___ The data ___

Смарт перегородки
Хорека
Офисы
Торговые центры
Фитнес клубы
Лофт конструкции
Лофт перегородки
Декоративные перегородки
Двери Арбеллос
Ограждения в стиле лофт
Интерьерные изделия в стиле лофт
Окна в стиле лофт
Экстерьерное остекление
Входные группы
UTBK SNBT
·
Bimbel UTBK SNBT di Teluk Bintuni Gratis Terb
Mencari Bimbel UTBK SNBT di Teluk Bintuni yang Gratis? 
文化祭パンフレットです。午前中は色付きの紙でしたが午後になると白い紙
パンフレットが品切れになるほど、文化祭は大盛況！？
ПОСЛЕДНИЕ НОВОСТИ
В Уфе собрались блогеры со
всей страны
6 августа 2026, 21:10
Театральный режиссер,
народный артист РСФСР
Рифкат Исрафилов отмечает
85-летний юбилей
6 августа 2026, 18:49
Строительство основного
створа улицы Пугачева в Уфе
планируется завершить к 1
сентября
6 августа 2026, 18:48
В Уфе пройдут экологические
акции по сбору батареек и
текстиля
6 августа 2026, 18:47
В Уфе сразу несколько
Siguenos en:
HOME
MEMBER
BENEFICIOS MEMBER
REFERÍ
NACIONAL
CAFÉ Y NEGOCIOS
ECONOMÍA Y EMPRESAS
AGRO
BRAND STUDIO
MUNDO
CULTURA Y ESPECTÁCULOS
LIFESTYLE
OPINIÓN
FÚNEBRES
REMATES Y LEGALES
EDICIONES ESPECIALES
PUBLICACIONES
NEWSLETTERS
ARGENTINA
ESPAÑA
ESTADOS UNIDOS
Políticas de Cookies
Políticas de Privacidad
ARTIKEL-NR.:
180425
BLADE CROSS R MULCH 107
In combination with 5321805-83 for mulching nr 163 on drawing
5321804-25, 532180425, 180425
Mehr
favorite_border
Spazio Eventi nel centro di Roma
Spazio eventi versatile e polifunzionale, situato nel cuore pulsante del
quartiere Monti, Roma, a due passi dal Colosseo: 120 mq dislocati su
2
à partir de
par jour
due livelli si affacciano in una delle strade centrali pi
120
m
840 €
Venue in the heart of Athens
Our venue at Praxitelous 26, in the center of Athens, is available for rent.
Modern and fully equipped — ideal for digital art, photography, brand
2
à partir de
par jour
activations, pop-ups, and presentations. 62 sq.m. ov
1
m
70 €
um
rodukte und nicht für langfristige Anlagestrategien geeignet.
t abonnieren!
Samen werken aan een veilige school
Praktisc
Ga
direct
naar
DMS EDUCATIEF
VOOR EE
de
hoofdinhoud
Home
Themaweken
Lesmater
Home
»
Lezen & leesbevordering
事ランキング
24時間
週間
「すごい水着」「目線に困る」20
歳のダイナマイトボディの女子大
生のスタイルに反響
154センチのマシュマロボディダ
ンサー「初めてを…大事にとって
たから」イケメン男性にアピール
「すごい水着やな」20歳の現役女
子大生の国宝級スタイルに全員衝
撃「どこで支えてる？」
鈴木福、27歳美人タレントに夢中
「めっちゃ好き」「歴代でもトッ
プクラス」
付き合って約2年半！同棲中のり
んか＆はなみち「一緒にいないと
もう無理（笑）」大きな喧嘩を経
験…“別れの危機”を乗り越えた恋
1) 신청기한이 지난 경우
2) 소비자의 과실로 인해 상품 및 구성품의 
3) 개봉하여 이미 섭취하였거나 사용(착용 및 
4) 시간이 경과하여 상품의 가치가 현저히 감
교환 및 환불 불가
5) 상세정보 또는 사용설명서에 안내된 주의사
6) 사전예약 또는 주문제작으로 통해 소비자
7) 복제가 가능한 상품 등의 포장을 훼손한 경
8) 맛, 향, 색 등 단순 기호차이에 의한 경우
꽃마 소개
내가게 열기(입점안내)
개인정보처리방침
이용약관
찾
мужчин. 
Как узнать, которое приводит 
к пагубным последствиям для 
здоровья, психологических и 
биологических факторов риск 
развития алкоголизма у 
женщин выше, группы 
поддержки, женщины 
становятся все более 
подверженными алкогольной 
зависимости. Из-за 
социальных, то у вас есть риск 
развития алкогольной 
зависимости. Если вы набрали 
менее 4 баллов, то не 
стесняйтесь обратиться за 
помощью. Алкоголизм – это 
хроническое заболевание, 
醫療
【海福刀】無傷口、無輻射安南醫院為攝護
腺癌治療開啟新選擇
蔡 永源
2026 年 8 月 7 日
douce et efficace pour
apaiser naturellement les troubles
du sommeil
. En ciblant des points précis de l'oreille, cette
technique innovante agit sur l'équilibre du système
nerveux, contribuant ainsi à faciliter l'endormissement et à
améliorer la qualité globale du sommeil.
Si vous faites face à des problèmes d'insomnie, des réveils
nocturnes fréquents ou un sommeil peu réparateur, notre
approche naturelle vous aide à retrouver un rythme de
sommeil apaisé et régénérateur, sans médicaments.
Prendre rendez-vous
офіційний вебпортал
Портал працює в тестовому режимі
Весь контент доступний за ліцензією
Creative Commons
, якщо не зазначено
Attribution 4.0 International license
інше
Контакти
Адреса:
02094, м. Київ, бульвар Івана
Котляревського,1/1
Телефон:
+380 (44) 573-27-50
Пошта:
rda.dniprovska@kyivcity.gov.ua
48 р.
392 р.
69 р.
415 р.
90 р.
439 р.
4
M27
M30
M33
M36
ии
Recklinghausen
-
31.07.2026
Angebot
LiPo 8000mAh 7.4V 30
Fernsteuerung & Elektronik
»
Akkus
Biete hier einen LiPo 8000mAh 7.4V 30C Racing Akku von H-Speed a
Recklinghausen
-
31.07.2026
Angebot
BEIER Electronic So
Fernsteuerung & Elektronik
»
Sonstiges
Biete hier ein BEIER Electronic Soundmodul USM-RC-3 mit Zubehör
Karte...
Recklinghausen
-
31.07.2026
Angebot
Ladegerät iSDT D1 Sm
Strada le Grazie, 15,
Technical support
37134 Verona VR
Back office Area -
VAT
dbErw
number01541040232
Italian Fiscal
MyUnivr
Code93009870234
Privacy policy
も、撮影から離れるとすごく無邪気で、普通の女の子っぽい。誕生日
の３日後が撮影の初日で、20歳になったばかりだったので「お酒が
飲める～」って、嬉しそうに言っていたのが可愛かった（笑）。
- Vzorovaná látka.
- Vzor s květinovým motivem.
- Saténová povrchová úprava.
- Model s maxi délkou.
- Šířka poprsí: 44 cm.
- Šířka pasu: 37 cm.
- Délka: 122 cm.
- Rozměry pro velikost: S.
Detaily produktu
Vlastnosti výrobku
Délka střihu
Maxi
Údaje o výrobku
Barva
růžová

___

= Exercise aim =
Write the entries out once more, exactly as they appear.

= Written response =
Смарт перегородки
Хорека
Офисы
Торговые центры
Фитнес клубы
Лофт конструкции
Лофт перегородки
Декоративные перегородки
Двери Арбеллос
Ограждения в стиле лофт
Интерьерные изделия в стиле лофт
Окна в стиле лофт
Экстерьерное остекление
Входные группы
UTBK SNBT
·
Bimbel UTBK SNBT di Teluk Bintuni Gratis Terb
Mencari Bimbel UTBK SNBT di Teluk Bintuni yang Gratis? 
文化祭パンフレットです。午前中は色付きの紙でしたが午後になると白い紙
パンフレットが品切れになるほど、文化祭は大盛況！？
ПОСЛЕДНИЕ НОВОСТИ
В Уфе собрались блогеры со
всей страны
6 августа 2026, 21:10
Театральный режиссер,
народный артист РСФСР
Рифкат Исрафилов отмечает
85-летний юбилей
6 августа 2026, 18:49
Строительство основного
створа улицы Пугачева в Уфе
планируется завершить к 1
сентября
6 августа 2026, 18:48
В Уфе пройдут экологические
акции по сбору батареек и
текстиля
6 августа 2026, 18:47
В Уфе сразу несколько
Siguenos en:
HOME
MEMBER
BENEFICIOS MEMBER
REFERÍ
NACIONAL
CAFÉ Y NEGOCIOS
ECONOMÍA Y EMPRESAS
AGRO
BRAND STUDIO
MUNDO
CULTURA Y ESPECTÁCULOS
LIFESTYLE
OPINIÓN
FÚNEBRES
REMATES Y LEGALES
EDICIONES ESPECIALES
PUBLICACIONES
NEWSLETTERS
ARGENTINA
ESPAÑA
ESTADOS UNIDOS
Políticas de Cookies
Políticas de Privacidad
ARTIKEL-NR.:
180425
BLADE CROSS R MULCH 107
In combination with 5321805-83 for mulching nr 163 on drawing
5321804-25, 532180425, 180425
Mehr
favorite_border
Spazio Eventi nel centro di Roma
Spazio eventi versatile e polifunzionale, situato nel cuore pulsante del
quartiere Monti, Roma, a due passi dal Colosseo: 120 mq dislocati su
2
à partir de
par jour
due livelli si affacciano in una delle strade centrali pi
120
m
840 €
Venue in the heart of Athens
Our venue at Praxitelous 26, in the center of Athens, is available for rent.
Modern and fully equipped — ideal for digital art, photography, brand
2
à partir de
par jour
activations, pop-ups, and presentations. 62 sq.m. ov
1
m
70 €
um
rodukte und nicht für langfristige Anlagestrategien geeignet.
t abonnieren!
Samen werken aan een veilige school
Praktisc
Ga
direct
naar
DMS EDUCATIEF
VOOR EE
de
hoofdinhoud
Home
Themaweken
Lesmater
Home
»
Lezen & leesbevordering
事ランキング
24時間
週間
「すごい水着」「目線に困る」20
歳のダイナマイトボディの女子大
生のスタイルに反響
154センチのマシュマロボディダ
ンサー「初めてを…大事にとって
たから」イケメン男性にアピール
「すごい水着やな」20歳の現役女
子大生の国宝級スタイルに全員衝
撃「どこで支えてる？」
鈴木福、27歳美人タレントに夢中
「めっちゃ好き」「歴代でもトッ
プクラス」
付き合って約2年半！同棲中のり
んか＆はなみち「一緒にいないと
もう無理（笑）」大きな喧嘩を経
験…“別れの危機”を乗り越えた恋
1) 신청기한이 지난 경우
2) 소비자의 과실로 인해 상품 및 구성품의 
3) 개봉하여 이미 섭취하였거나 사용(착용 및 
4) 시간이 경과하여 상품의 가치가 현저히 감
교환 및 환불 불가
5) 상세정보 또는 사용설명서에 안내된 주의사
6) 사전예약 또는 주문제작으로 통해 소비자
7) 복제가 가능한 상품 등의 포장을 훼손한 경
8) 맛, 향, 색 등 단순 기호차이에 의한 경우
꽃마 소개
내가게 열기(입점안내)
개인정보처리방침
이용약관
찾
мужчин. 
Как узнать, которое приводит 
к пагубным последствиям для 
здоровья, психологических и 
биологических факторов риск 
развития алкоголизма у 
женщин выше, группы 
поддержки, женщины 
становятся все более 
подверженными алкогольной 
зависимости. Из-за 
социальных, то у вас есть риск 
развития алкогольной 
зависимости. Если вы набрали 
менее 4 баллов, то не 
стесняйтесь обратиться за 
помощью. Алкоголизм – это 
хроническое заболевание, 
醫療
【海福刀】無傷口、無輻射安南醫院為攝護
腺癌治療開啟新選擇
蔡 永源
2026 年 8 月 7 日
douce et efficace pour
apaiser naturellement les troubles
du sommeil
. En ciblant des points précis de l'oreille, cette
technique innovante agit sur l'équilibre du système
nerveux, contribuant ainsi à faciliter l'endormissement et à
améliorer la qualité globale du sommeil.
Si vous faites face à des problèmes d'insomnie, des réveils
nocturnes fréquents ou un sommeil peu réparateur, notre
approche naturelle vous aide à retrouver un rythme de
sommeil apaisé et régénérateur, sans médicaments.
Prendre rendez-vous
офіційний вебпортал
Портал працює в тестовому режимі
Весь контент доступний за ліцензією
Creative Commons
, якщо не зазначено
Attribution 4.0 International license
інше
Контакти
Адреса:
02094, м. Київ, бульвар Івана
Котляревського,1/1
Телефон:
+380 (44) 573-27-50
Пошта:
rda.dniprovska@kyivcity.gov.ua
48 р.
392 р.
69 р.
415 р.
90 р.
439 р.
4
M27
M30
M33
M36
ии
Recklinghausen
-
31.07.2026
Angebot
LiPo 8000mAh 7.4V 30
Fernsteuerung & Elektronik
»
Akkus
Biete hier einen LiPo 8000mAh 7.4V 30C Racing Akku von H-Speed a
Recklinghausen
-
31.07.2026
Angebot
BEIER Electronic So
Fernsteuerung & Elektronik
»
Sonstiges
Biete hier ein BEIER Electronic Soundmodul USM-RC-3 mit Zubehör
Karte...
Recklinghausen
-
31.07.2026
Angebot
Ladegerät iSDT D1 Sm
Strada le Grazie, 15,
Technical support
37134 Verona VR
Back office Area -
VAT
dbErw
number01541040232
Italian Fiscal
MyUnivr
Code93009870234
Privacy policy
も、撮影から離れるとすごく無邪気で、普通の女の子っぽい。誕生日
の３日後が撮影の初日で、20歳になったばかりだったので「お酒が
飲める～」って、嬉しそうに言っていたのが可愛かった（笑）。
- Vzorovaná látka.
- Vzor s květinovým motivem.
- Saténová povrchová úprava.
- Model s maxi délkou.
- Šířka poprsí: 44 cm.
- Šířka pasu: 37 cm.
- Délka: 122 cm.
- Rozměry pro velikost: S.
Detaily produktu
Vlastnosti výrobku
Délka střihu
Maxi
Údaje o výrobku
Barva
růžová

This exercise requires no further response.